Родился я в маленьком городке Салаван тогда Куйбышевской области, это поселочек с одной картонной фабрикой. Матушка у меня была путевым обходчиком. И родился я, можно сказать, в будке путевого обходчика. Очень трудно рождался. Ну родился, значит, уже живу в землянке с дедушкой, потому что папенька уехал строить на Урал заводы как рабочий, его в трудармию призвали, а маменька и я остались у дедушки. А дедушка раскулаченный из-за того, что у него наемная рабочая сила – тринадцать его детей, спавших вповалку на полу. Дом отняли, но из деревни не выгнали, милосердие еще оставалось какое-то. И он остался жить в погребе, в леднике, где обычно хранят продукты. Сделал там окошечки горизонтальные крошечные, поставил печечку, и я до семи лет прожил в этой землянке. И выучился читать по Псалтири, потому что дедушка ничего, кроме молитвы, не читывал.
– По старинным книгам?
– Я когда пришел в школу, филькину грамоту, без «еров» и «ятей», мне было довольно трудно усвоить сначала, и это было очень смешно.
– Что чаще всего вспоминается из детства?
– Самое нежное воспоминание – мне, наверное, лет пять, я уже стерегу колхозное поле подсолнухов, гоняю ворон… Возвращаюсь после гоняния ворон, неся под мышкою круг подсолнуха, напевая и панически боясь петуха. Здоровенный петух такой, я бегал от него сломя голову. А он нет-нет догонит и повалит.
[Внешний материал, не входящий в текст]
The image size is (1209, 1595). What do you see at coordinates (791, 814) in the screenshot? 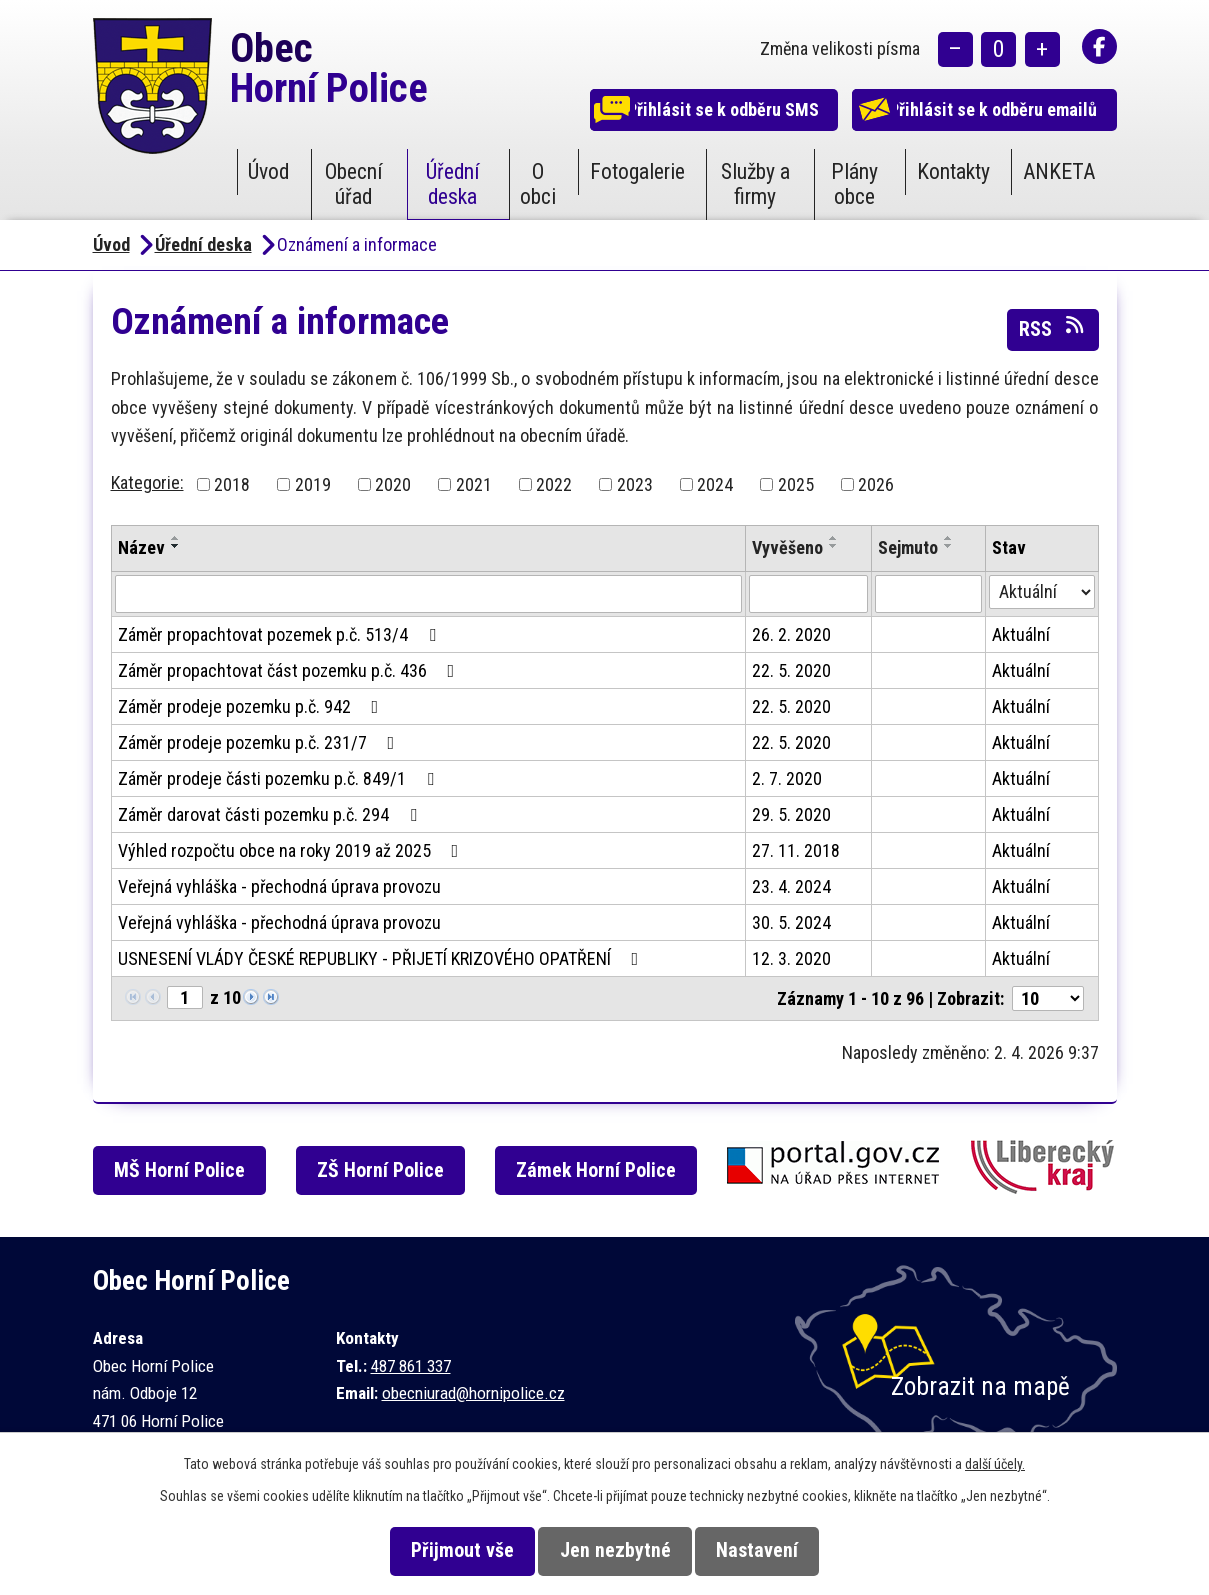 I see `29. 5. 2020` at bounding box center [791, 814].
И самое трогательное – я стою рядом с мамой, она встречает поезда, идущие на фронт. Все на фронт, через этот маленький переезд, под Ульяновском. Она со своим флажком, а я с обломком подсолнуха, и мне из открытых вагонов бросают солдаты кто звездочку, кто кусочек сахара, кто гильзу. Сохранить бы эту коллекцию… Я был дитем всей армии, общим ребенком всего этого идущего на фронт человечества.
Ну а потом, в 1947-м, мы уехали к отцу на Урал на стройку в город Чусовой, и там уж я обитал до самого флота. А я ведь еще собирался в артисты, в художественную самодеятельность, играл в пьесе «Красный галстук» Михалкова, в «Двух капитанах» Каверина, ну, здорово играл, в школе читал пионерские новости дикторским голосом. И куда же? Только в артисты после этого всего. Попытался в «Щуку», провалился в первый же день. Во ВГИК осмелился подать. Прихожу на экзамен, почему-то выпадает мне первым очередь начинать, отвечать, сидят и принимают Сергей Аполлинариевич Герасимов и Тамара Федоровна Макарова. «Ну что у вас, юноша?» Я говорю: «Максим Горький». Ну они сразу поняли, раз Горький, значит, парень-то ого-го, с Немировичем-Данченко у него и с Константином Сергеевичем все завязано навсегда. «Песня о буревестнике». Как начал кричать «Песню о буревестнике», ну тогда шел фильм «Сказание о земле Сибирской», и как Дружников там: «Над седой равниной моря ветер тучи собирает…» – «Ты чего разорался? – говорит Герасимов. – Ты хоть отойди к подоконнику, встань вот там, у косяка двери, и опиши мне это море». Я пошел, встал, начал описывать, уже без пафоса… «Ну можешь же. А спеть что-нибудь?» Я ему спел немедленно песню. «А сплясать?» Матросский танец «Яблочко». Сразу на третий тур, даже второй пропускай. Это главный уже, профессиональный.